[Records from a dataset]
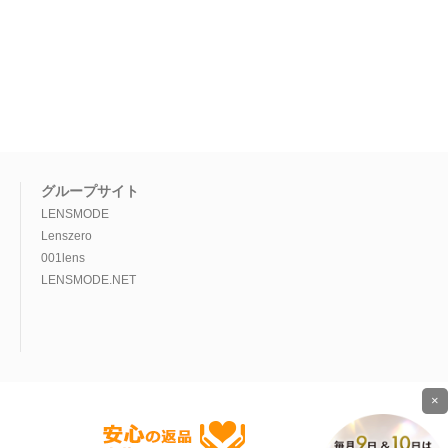
グループサイト
LENSMODE
Lenszero
001lens
LENSMODE.NET
×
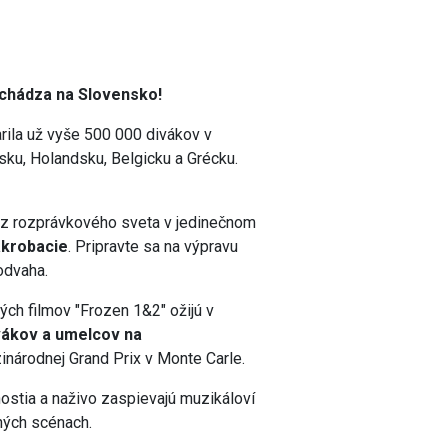
ichádza na Slovensko!
rila už vyše 500 000 divákov v
sku, Holandsku, Belgicku a Grécku.
ov z rozprávkového sveta v jedinečnom
akrobacie
. Pripravte sa na výpravu
 odvaha.
ch filmov "Frozen 1&2" ožijú v
ákov a umelcov na
národnej Grand Prix v Monte Carle.
ostia a naživo zaspievajú muzikáloví
lných scénach.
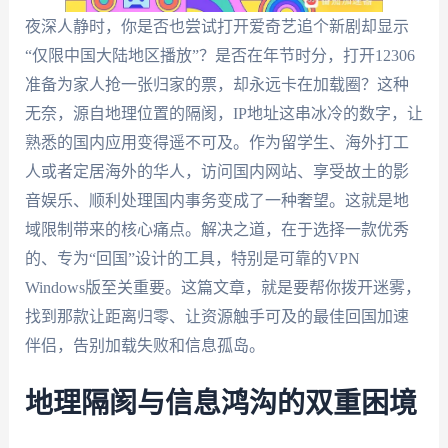
夜深人静时，你是否也尝试打开爱奇艺追个新剧却显示
“仅限中国大陆地区播放”？是否在年节时分，打开12306
准备为家人抢一张归家的票，却永远卡在加载圈？这种
无奈，源自地理位置的隔阂，IP地址这串冰冷的数字，让
熟悉的国内应用变得遥不可及。作为留学生、海外打工
人或者定居海外的华人，访问国内网站、享受故土的影
音娱乐、顺利处理国内事务变成了一种奢望。这就是地
域限制带来的核心痛点。解决之道，在于选择一款优秀
的、专为“回国”设计的工具，特别是可靠的
VPN
Windows版
至关重要。这篇文章，就是要帮你拨开迷雾，
找到那款让距离归零、让资源触手可及的最佳回国加速
伴侣，告别加载失败和信息孤岛。
地理隔阂与信息鸿沟的双重困境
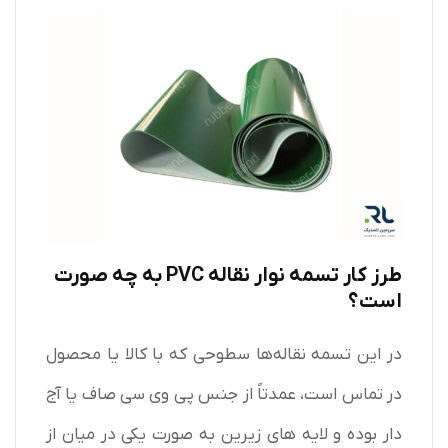
طرز کار تسمه نوار نقاله
PVC
به چه صورت
است؟
در این تسمه نقاله‌ها سطوحی که با کالا یا محصول
در تماس است، عمدتاً از جنس پی وی سی صاف یا آج‌
دار بوده و لایه‌ های زیرین به صورت یکی در میان از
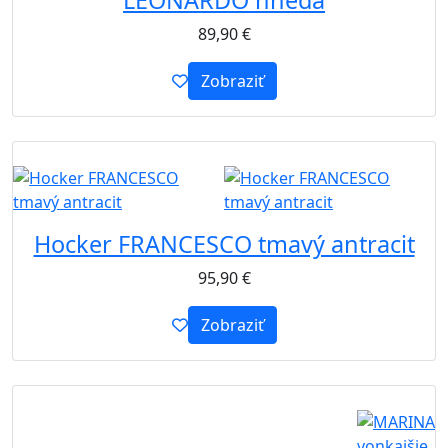
89,90
€
Zobraziť
B2B
Hocker FRANCESCO tmavý antracit
95,90
€
Zobraziť
B2B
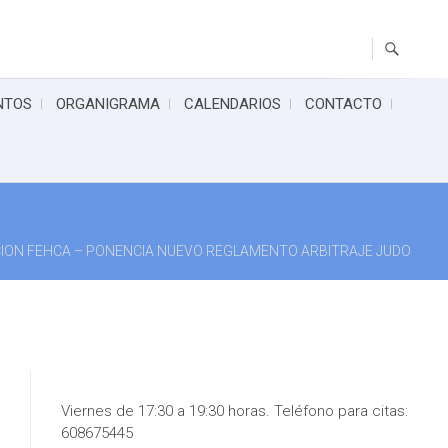
NTOS
ORGANIGRAMA
CALENDARIOS
CONTACTO
ION FEHCA – PONENCIA NUEVO REGLAMENTO ARBITRAJE JUDO
Viernes de 17:30 a 19:30 horas. Teléfono para citas:
608675445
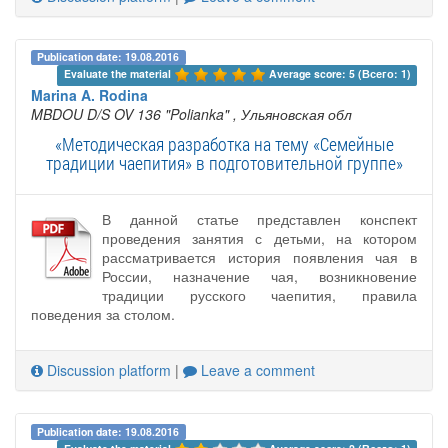
Publication date: 19.08.2016
Evaluate the material 
Average score: 5 (Всего: 1)
Marina A. Rodina
MBDOU D/S OV 136 "Polianka"
, Ульяновская обл
«Методическая разработка на тему «Семейные
традиции чаепития» в подготовительной группе»
В данной статье представлен конспект
проведения занятия с детьми, на котором
рассматривается история появления чая в
России, назначение чая, возникновение
традиции русского чаепития, правила
поведения за столом.
Discussion platform
|
Leave a comment
Publication date: 19.08.2016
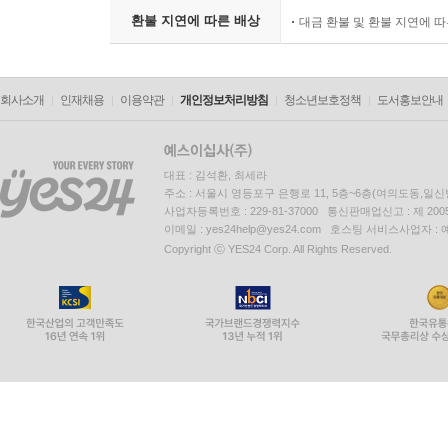
환불 지연에 따른 배상
대금 환불 및 환불 지연에 
회사소개
인재채용
이용약관
개인정보처리방침
청소년보호정책
도서홍보안내
대표 : 김석환, 최세라
주소 : 서울시 영등포구 은행로 11, 5층~6층(여의도동,일신
사업자등록번호 : 229-81-37000 통신판매업신고 : 제 200
이메일 : yes24help@yes24.com 호스팅 서비스사업자 :
Copyright ⓒ YES24 Corp. All Rights Reserved.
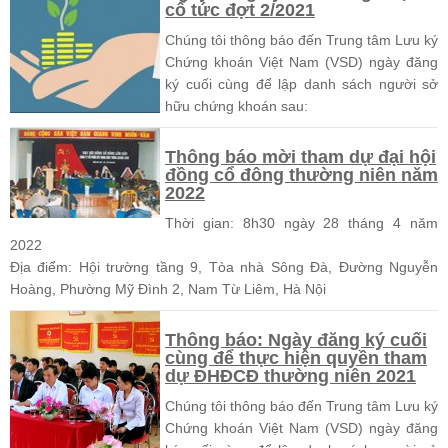
cổ tức đợt 2/2021
Chúng tôi thông báo đến Trung tâm Lưu ký
Chứng khoán Việt Nam (VSD) ngày đăng
ký cuối cùng để lập danh sách người sở
hữu chứng khoán sau:
Thông báo mời tham dự đại hội
đồng cổ đông thường niên năm
2022
Thời gian: 8h30 ngày 28 tháng 4 năm
2022
Địa điểm: Hội trường tầng 9, Tòa nhà Sông Đà, Đường Nguyễn
Hoàng, Phường Mỹ Đình 2, Nam Từ Liêm, Hà Nội
Thông báo: Ngày đăng ký cuối
cùng để thực hiện quyền tham
dự ĐHĐCĐ thường niên 2021
Chúng tôi thông báo đến Trung tâm Lưu ký
Chứng khoán Việt Nam (VSD) ngày đăng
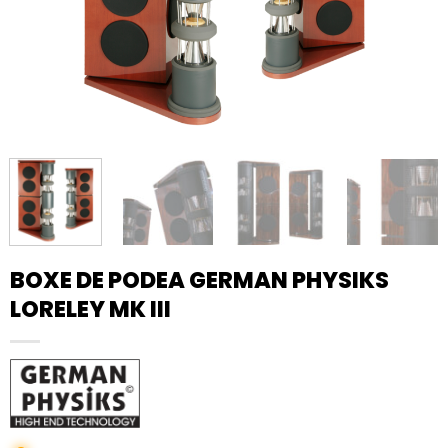
BOXE DE PODEA GERMAN PHYSIKS
LORELEY MK III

• [Assignment]: Copy every line above word for word and exclude the pictures.

• [Response area]:
グループサイト
LENSMODE
Lenszero
001lens
LENSMODE.NET
×
ichádza na Slovensko!
rila už vyše 500 000 divákov v
sku, Holandsku, Belgicku a Grécku.
ov z rozprávkového sveta v jedinečnom
akrobacie
. Pripravte sa na výpravu
 odvaha.
ch filmov "Frozen 1&2" ožijú v
ákov a umelcov na
národnej Grand Prix v Monte Carle.
ostia a naživo zaspievajú muzikáloví
lných scénach.
夜深人静时，你是否也尝试打开爱奇艺追个新剧却显示
“仅限中国大陆地区播放”？是否在年节时分，打开12306
准备为家人抢一张归家的票，却永远卡在加载圈？这种
无奈，源自地理位置的隔阂，IP地址这串冰冷的数字，让
熟悉的国内应用变得遥不可及。作为留学生、海外打工
人或者定居海外的华人，访问国内网站、享受故土的影
音娱乐、顺利处理国内事务变成了一种奢望。这就是地
域限制带来的核心痛点。解决之道，在于选择一款优秀
的、专为“回国”设计的工具，特别是可靠的
VPN
Windows版
至关重要。这篇文章，就是要帮你拨开迷雾，
找到那款让距离归零、让资源触手可及的最佳回国加速
伴侣，告别加载失败和信息孤岛。
地理隔阂与信息鸿沟的双重困境
طرز کار تسمه نوار نقاله
PVC
به چه صورت
است؟
در این تسمه نقاله‌ها سطوحی که با کالا یا محصول
در تماس است، عمدتاً از جنس پی وی سی صاف یا آج‌
دار بوده و لایه‌ های زیرین به صورت یکی در میان از
89,90
€
Zobraziť
B2B
Hocker FRANCESCO tmavý antracit
95,90
€
Zobraziť
B2B
NTOS
ORGANIGRAMA
CALENDARIOS
CONTACTO
ION FEHCA – PONENCIA NUEVO REGLAMENTO ARBITRAJE JUDO
Viernes de 17:30 a 19:30 horas. Teléfono para citas:
608675445
Publication date: 19.08.2016
Evaluate the material 
Average score: 5 (Всего: 1)
Marina A. Rodina
MBDOU D/S OV 136 "Polianka"
, Ульяновская обл
«Методическая разработка на тему «Семейные
традиции чаепития» в подготовительной группе»
В данной статье представлен конспект
проведения занятия с детьми, на котором
рассматривается история появления чая в
России, назначение чая, возникновение
традиции русского чаепития, правила
поведения за столом.
Discussion platform
|
Leave a comment
Publication date: 19.08.2016
환불 지연에 따른 배상
대금 환불 및 환불 지연에 
회사소개
인재채용
이용약관
개인정보처리방침
청소년보호정책
도서홍보안내
대표 : 김석환, 최세라
주소 : 서울시 영등포구 은행로 11, 5층~6층(여의도동,일신
사업자등록번호 : 229-81-37000 통신판매업신고 : 제 200
이메일 : yes24help@yes24.com 호스팅 서비스사업자 :
Copyright ⓒ YES24 Corp. All Rights Reserved.
cổ tức đợt 2/2021
Chúng tôi thông báo đến Trung tâm Lưu ký
Chứng khoán Việt Nam (VSD) ngày đăng
ký cuối cùng để lập danh sách người sở
hữu chứng khoán sau:
Thông báo mời tham dự đại hội
đồng cổ đông thường niên năm
2022
Thời gian: 8h30 ngày 28 tháng 4 năm
2022
Địa điểm: Hội trường tầng 9, Tòa nhà Sông Đà, Đường Nguyễn
Hoàng, Phường Mỹ Đình 2, Nam Từ Liêm, Hà Nội
Thông báo: Ngày đăng ký cuối
cùng để thực hiện quyền tham
dự ĐHĐCĐ thường niên 2021
Chúng tôi thông báo đến Trung tâm Lưu ký
Chứng khoán Việt Nam (VSD) ngày đăng
BOXE DE PODEA GERMAN PHYSIKS
LORELEY MK III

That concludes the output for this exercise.